«En aquel tiempo, Jesús dijo, gritando: “El que cree en mí, no cree en mí, sino en el que me ha enviado. Y el que me ve a mí ve al que me ha enviado. Yo he venido al mundo como luz, y así, el que cree en mí no quedará en tinieblas. Al que oiga mis palabras y no las cumpla yo no lo juzgo, porque no he venido para juzgar al mundo, sino para salvar al mundo. El que me rechaza y no acepta mis palabras tiene quien lo juzgue: la palabra que yo he pronunciado, esa lo juzgará en el último día. Porque yo no he hablado por cuenta mía; el Padre que me envió es quien me ha ordenado lo que he de decir y cómo he de hablar. Y sé que su mandato es vida eterna. Por tanto, lo que yo hablo lo hablo como me ha encargado el Padre”». (Jn 12, 44-50)
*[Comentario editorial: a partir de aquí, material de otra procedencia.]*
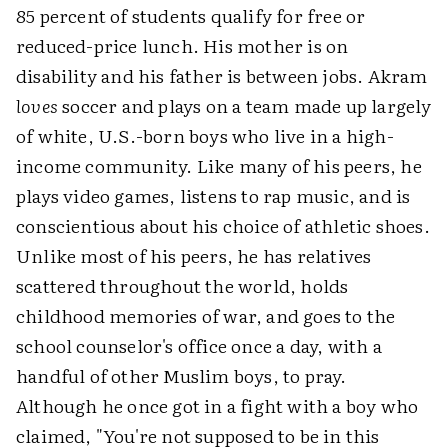
85 percent of students qualify for free or
reduced-price lunch. His mother is on
disability and his father is between jobs. Akram
loves
soccer and plays on a team made up largely
of white, U.S.-born boys who live in a high-
income community. Like many of his peers, he
plays video games, listens to rap music, and is
conscientious about his choice of athletic shoes.
Unlike most of his peers, he has relatives
scattered throughout the world, holds
childhood memories of war, and goes to the
school counselor's office once a day, with a
handful of other Muslim boys, to pray.
Although he once got in a fight with a boy who
claimed, "You're not supposed to be in this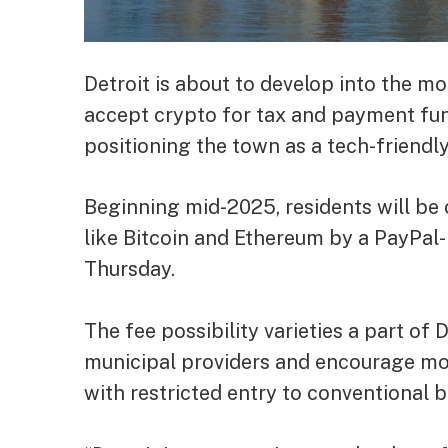
Detroit is about to develop into the m
accept crypto for tax and payment fund
positioning the town as a tech-friendl
Beginning mid-2025, residents will b
like Bitcoin and Ethereum by a PayPa
Thursday.
The fee possibility varieties a part of
municipal providers and encourage mone
with restricted entry to conventional 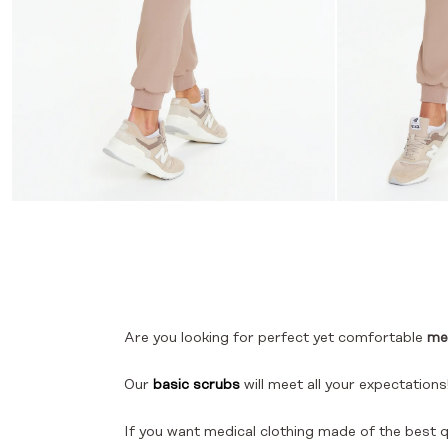
Are you looking for perfect yet comfortable
me
Our
basic scrubs
will meet all your expectations
If you want medical clothing made of the best q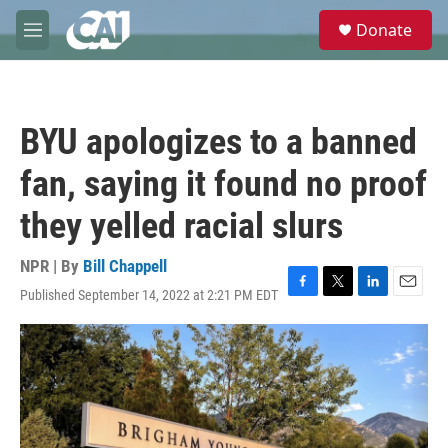
Skip to main content
S
Donate
e
M
a
e
r
n
c
u
h
BYU apologizes to a banned
u
e
fan, saying it found no proof
r
y
they yelled racial slurs
NPR | By
Bill Chappell
Published September 14, 2022 at 2:21 PM EDT
F
T
L
E
a
w
i
m
c
i
n
a
e
t
k
i
b
t
e
l
o
e
d
o
r
I
k
n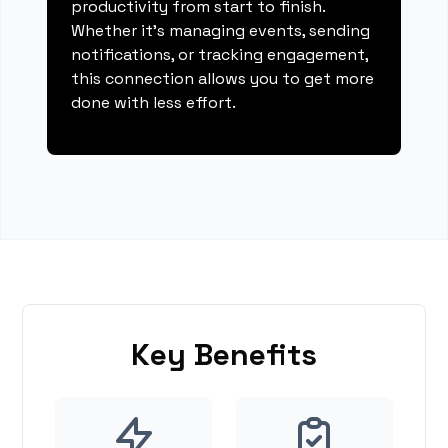
productivity from start to finish.
Whether it's managing events, sending
notifications, or tracking engagement,
this connection allows you to get more
done with less effort.
Key Benefits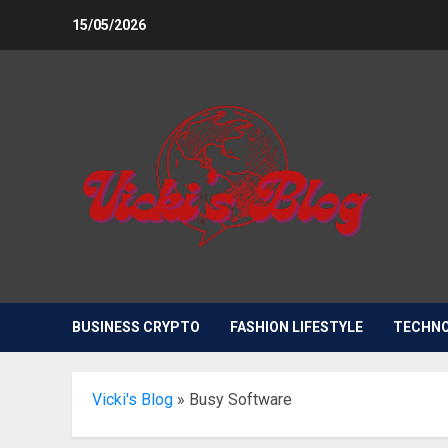
Skip
15/05/2026
to
content
BUSINESS CRYPTO
FASHION LIFESTYLE
TECHN
Vicki's Blog
»
Busy Software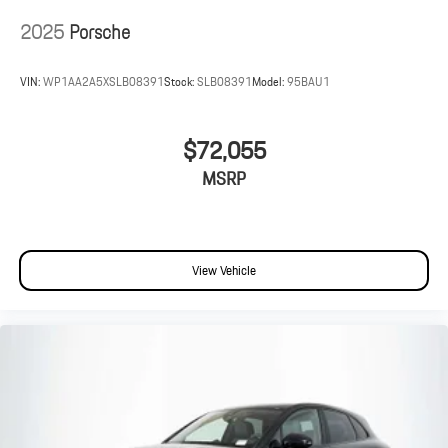
2025
Porsche
VIN:
WP1AA2A5XSLB08391
Stock:
SLB08391
Model:
95BAU1
$72,055
MSRP
View Vehicle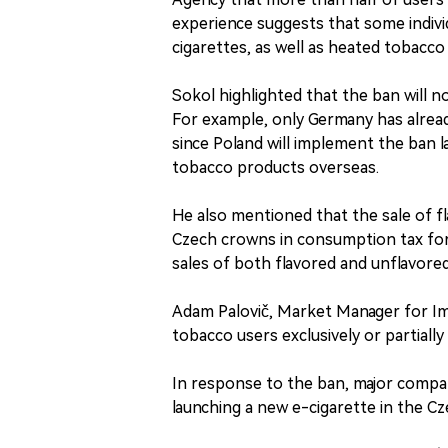
experience suggests that some individu
cigarettes, as well as heated tobacco
Sokol highlighted that the ban will n
For example, only Germany has alread
since Poland will implement the ban 
tobacco products overseas.
He also mentioned that the sale of f
Czech crowns in consumption tax for 
sales of both flavored and unflavore
Adam Palovič, Market Manager for Imp
tobacco users exclusively or partially
In response to the ban, major compa
launching a new e-cigarette in the C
Este evangelio de hoy viene a romper todos los esquemas que encorsetan el diseño que quiere Dios para el hombre. Jesucristo fue crucificado porque rompía los esquemas de los fariseos; Él venía a cumplir la ley entregada por Dios a los hombres en el Sinaí, pero había sido interpretada y modificada por el hombre según su capricho. El diseño de Dios sobre el hombre lo podemos encontrar en aquel sermón de la montaña donde Jesús fue desgranando cada una de las cualidades de esta nueva creación.
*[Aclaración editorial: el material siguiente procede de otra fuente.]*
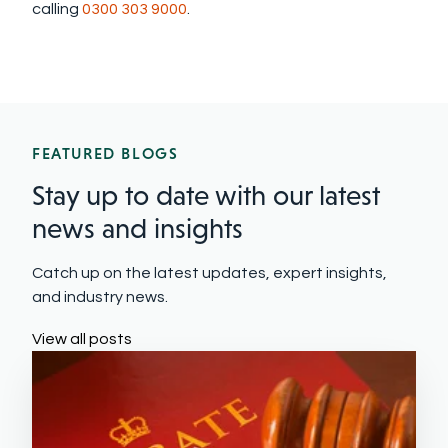
calling
0300 303 9000
.
FEATURED BLOGS
Stay up to date with our latest
news and insights
Catch up on the latest updates, expert insights,
and industry news.
View all posts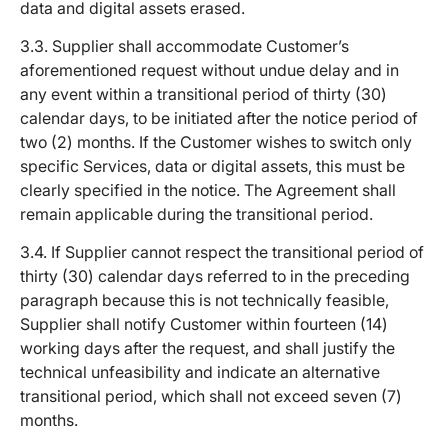
data and digital assets erased.
3.3. Supplier shall accommodate Customer’s
aforementioned request without undue delay and in
any event within a transitional period of thirty (30)
calendar days, to be initiated after the notice period of
two (2) months. If the Customer wishes to switch only
specific Services, data or digital assets, this must be
clearly specified in the notice. The Agreement shall
remain applicable during the transitional period.
3.4. If Supplier cannot respect the transitional period of
thirty (30) calendar days referred to in the preceding
paragraph because this is not technically feasible,
Supplier shall notify Customer within fourteen (14)
working days after the request, and shall justify the
technical unfeasibility and indicate an alternative
transitional period, which shall not exceed seven (7)
months.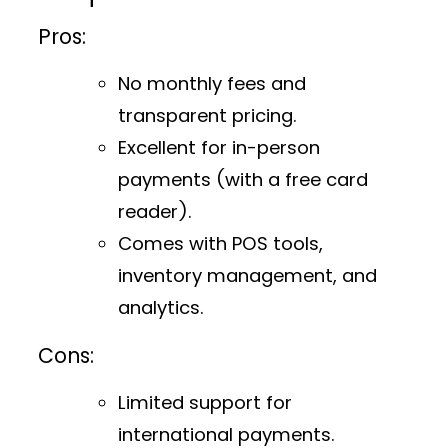
Pros:
No monthly fees and
transparent pricing.
Excellent for in-person
payments (with a free card
reader).
Comes with POS tools,
inventory management, and
analytics.
Cons:
Limited support for
international payments.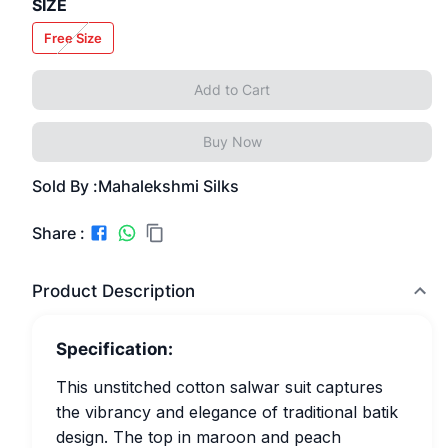
SIZE
Free Size
Add to Cart
Buy Now
Sold By :
Mahalekshmi Silks
Share :
Product Description
Specification:
This unstitched cotton salwar suit captures
the vibrancy and elegance of traditional batik
design. The top in maroon and peach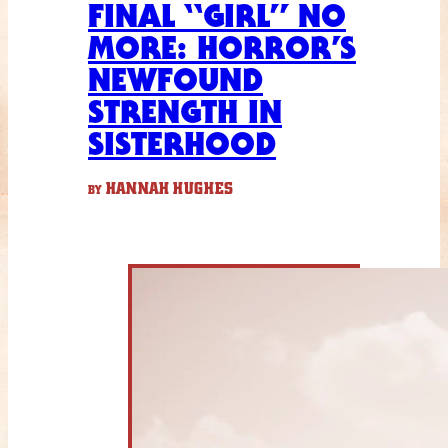
FINAL “GIRL” NO
MORE: HORROR’S
NEWFOUND
STRENGTH IN
SISTERHOOD
HANNAH HUGHES
BY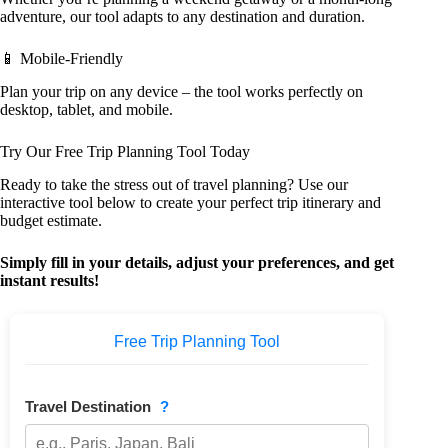
adventure, our tool adapts to any destination and duration.
📱 Mobile-Friendly
Plan your trip on any device – the tool works perfectly on
desktop, tablet, and mobile.
Try Our Free Trip Planning Tool Today
Ready to take the stress out of travel planning? Use our
interactive tool below to create your perfect trip itinerary and
budget estimate.
Simply fill in your details, adjust your preferences, and get
instant results!
Free Trip Planning Tool
Travel Destination
?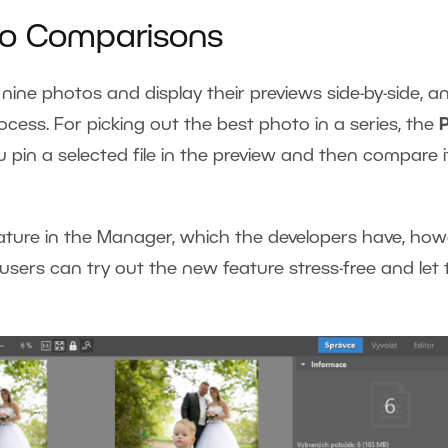
to Comparisons
nine photos and display their previews side-by-side, a
ocess. For picking out the best photo in a series, the
P
you pin a selected file in the preview and then compare i
eature in the Manager, which the developers have, how
users can try out the new feature stress-free and let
¡Cuántas veces Jesús nos dice: coge tu camilla y anda! Y nosotros seguimos postrados, porque nos resulta más cómodo vivir en esa situación. Hemos construido nuestra propia Iglesia, tenemos nuestros santos para encontrar cosas, para que nos solucionen los problemas en el matrimonio o con nuestros hijos; buscamos aquel presbítero que nos diga lo que queremos oír; podemos hasta rezar asiduamente y hacer muchas obras piadosas, pero todo esto desde nuestro mensaje personal.
De esta forma de presentarnos a la sociedad viene el rechazo a la Iglesia; nos ven a nosotros mismos y nuestros esquemas, pero no ven a Dios. Jesucristo es la imagen de Dios; Él es la Palabra de Dios que se ha hecho como uno de nosotros para darse gratuitamente; no viene a condenar sino a justificar; no viene a destruir sino a edificar. Es una palabra que nos invita a seguir el camino de Francisco de Asís: despojarnos de nosotros mismos, de ese hombre viejo egoísta y burgués, esclavo de sus concupiscencias, de sus ideas, de sus criterios y verdades y dar paso al hombre nuevo que ha sido irradiado por el conocimiento de la gloria de Dios, que está en el rostro de Cristo.
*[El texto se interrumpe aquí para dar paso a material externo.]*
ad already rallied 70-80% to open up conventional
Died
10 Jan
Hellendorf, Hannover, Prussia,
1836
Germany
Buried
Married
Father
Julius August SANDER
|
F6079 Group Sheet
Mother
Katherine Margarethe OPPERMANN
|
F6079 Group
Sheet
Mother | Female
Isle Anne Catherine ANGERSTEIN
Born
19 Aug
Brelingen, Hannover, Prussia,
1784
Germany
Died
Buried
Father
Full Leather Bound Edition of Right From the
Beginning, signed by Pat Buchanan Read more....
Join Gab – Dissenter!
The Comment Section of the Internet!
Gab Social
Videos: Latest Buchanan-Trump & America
Esta palabra de hoy es una llamada profunda para todos los que nos sentimos llamados a ser Iglesia, es decir, llamados a vivir como Jesús. Si alguno piensa que esto es una utopía no conoce a Dios ni su poder. La Iglesia existe ─después de más de dos mil años─ porque ha sido sostenida en cada generación por gente como tú y como yo, que han mirado el poder de Dios y no su miseria. Pero este poder tiene que ser experimentado personalmente en la propia vida. Ahí tenemos a Pedro: al comienzo siempre está Pedro y su personalidad, su vehemencia, su ego. Después de descubrir su miseria, pero al mismo tiempo la misericordia y amor de Dios, es cuando en él podemos ver a Dios; la donación sin límites hasta dejarse matar. Esa es nuestra misión hoy: parecernos a nuestro Padre del cielo para que cuando nos vean en nuestra familia, en nuestros trabajos o en nuestro vecindario crean que Dios existe.